3 Questions Every Investor Should Answer
First, the reason I'm even bringing this up is because they're lessons that I've personally learned the hard way over many years. Unfortunately, I see people every day entering the market without first answering the questions above.
So why are you here? What is your primary reason for entering into the market? Are you investing for your retirement? Are you an Investment Advisor considering other people's objectives? What are they? If it's for your own personal portfolio, what is it for? A new house? An alternative to cash? There has to be a reason. And different accounts and/or strategies can have different objectives. I find it helpful, however, to have a bigger picture goal.
Be able to have an answer if someone in the market ever asks you, "What are you doing here?"
They won't though. We don't ask those kinds of questions. We'd rather ask, "What are you buying?". That's the wrong question.
What is your time horizon in the market? Are you a long-term investor saving for retirement? Are you a day trader? Are you trying to make money this month or this quarter? The time where you plan to make your money and have your edge has to be defined before entering an investment. How long do you plan on holding this for? A year? A decade? 15 minutes?
We all know the guy who entered into a "trade" because of some moving average crossover (or whatever silly indicator of choice) and then when it went against him he's now listening to conference calls and ripping apart financial statements! Hell, most of us have been that guy or gal at some point. We won't learn this one until it happens to us. That's just part of the tuition we pay.
So how long are you trying to be in this investment. You have to answer that first and more importantly stick to it!
Finally, how much are you willing to lose? This is the most important of the three by far. In comparison, why you're here in the first place and what is your time frame don't even matter if you can't get this one right. You'll be gone soon anyway and the first two questions you answered won't have to get answered anymore. Risk management is the most important thing here.
There has to be a level between where you buy something, and zero, where you admit defeat and move on. There has to be a level. And that price needs to be defined prior to getting involved in the first place. How much money are you willing to lose in the "off chance" that you are not correct.
If you think you're going to be right on every trade, just pack your bags and go home now. You're missing the point of what we're doing. Think of it like a baseball player. If you lose 70% of the time as a batter you get inducted into the Baseball Hall of Fame. Just think about that. The greatest hitters of all time failed 70% of the time. They new that getting out was part of the game. Sometimes you pop up to left, other times you ground into a double play and sometimes you hit a grand slam. That's just the way baseball is played. The market is no different.
Imagine if you're playing for the Kansas City Royals and every time you strike out you kick and scream and yell and blame the president or the fed or ESPN and make a huge fuss over you swinging at a bad pitch? Could you imagine? That's what twitter is like on a Tuesday. You should check it out some time.
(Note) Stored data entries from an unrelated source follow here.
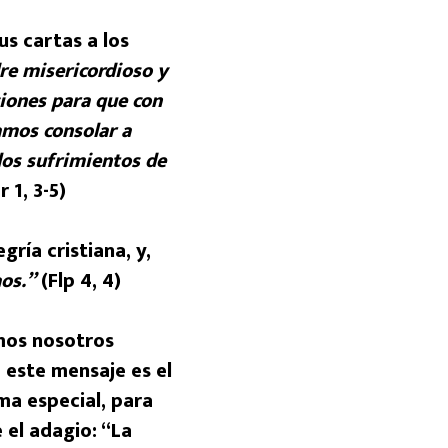
us cartas a los
re misericordioso y
ciones para que con
amos consolar a
los sufrimientos de
r 1, 3-5)
gría cristiana, y,
aos.”
(Flp 4, 4)
amos nosotros
 este mensaje es el
ma especial, para
 el adagio: “La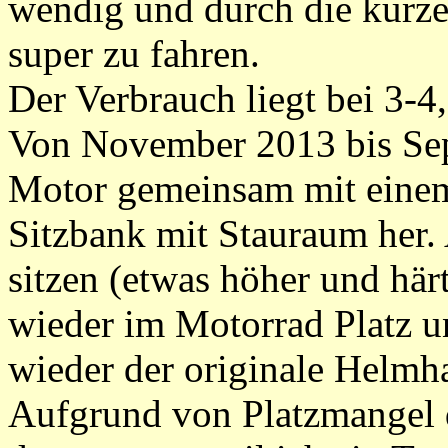
wendig und durch die kurze
super zu fahren.
Der Verbrauch liegt bei 3-4
Von November 2013 bis Sep
Motor gemeinsam mit einem 
Sitzbank mit Stauraum her. 
sitzen (etwas höher und här
wieder im Motorrad Platz u
wieder der originale Helmha
Aufgrund von Platzmangel 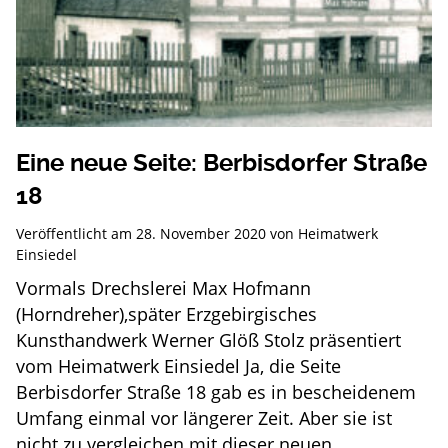
Eine neue Seite: Berbisdorfer Straße
18
Veröffentlicht am
28. November 2020
von
Heimatwerk
Einsiedel
Vormals Drechslerei Max Hofmann
(Horndreher),später Erzgebirgisches
Kunsthandwerk Werner Glöß Stolz präsentiert
vom Heimatwerk Einsiedel Ja, die Seite
Berbisdorfer Straße 18 gab es in bescheidenem
Umfang einmal vor längerer Zeit. Aber sie ist
nicht zu vergleichen mit dieser neuen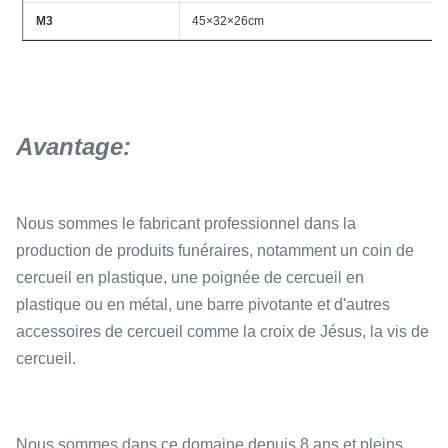
M3
45×32×26cm
Avantage:
Nous sommes le fabricant professionnel dans la
production de produits funéraires, notamment un coin de
cercueil en plastique, une poignée de cercueil en
plastique ou en métal, une barre pivotante et d'autres
accessoires de cercueil comme la croix de Jésus, la vis de
cercueil.
Nous sommes dans ce domaine depuis 8 ans et pleins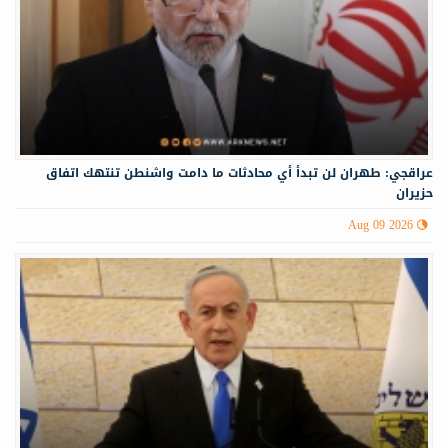
عراقجي: طهران لن تبدأ أي محادثات ما دامت واشنطن تنتهك اتفاق
حزيران
Aug 09 2026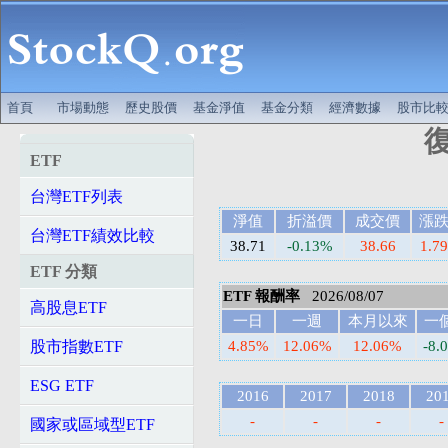
首頁
市場動態
歷史股價
基金淨值
基金分類
經濟數據
股市比
復
ETF
台灣ETF列表
淨值
折溢價
成交價
漲
台灣ETF績效比較
38.71
-0.13%
38.66
1.79
ETF 分類
ETF 報酬率
2026/08/07
高股息ETF
一日
一週
本月以來
一
股市指數ETF
4.85%
12.06%
12.06%
-8.
ESG ETF
2016
2017
2018
20
-
-
-
-
國家或區域型ETF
My point is, we can talk technical analysis vs fundamental analysis vs economics or even lunar cycles. None of it matters if these 3 questions above aren't answered. And the beauty is that all our answers are going to be different. And we can still get along and discuss with one another in a civilized way and be nice to people. This is crazy to some I know, but it's true. We all don't have to agree on everything all the time.
This is something that's really important. Why are you here? What is your time horizon? And how much are you willing to lose?
Get those 3 right and I think that puts you way ahead of everyone else.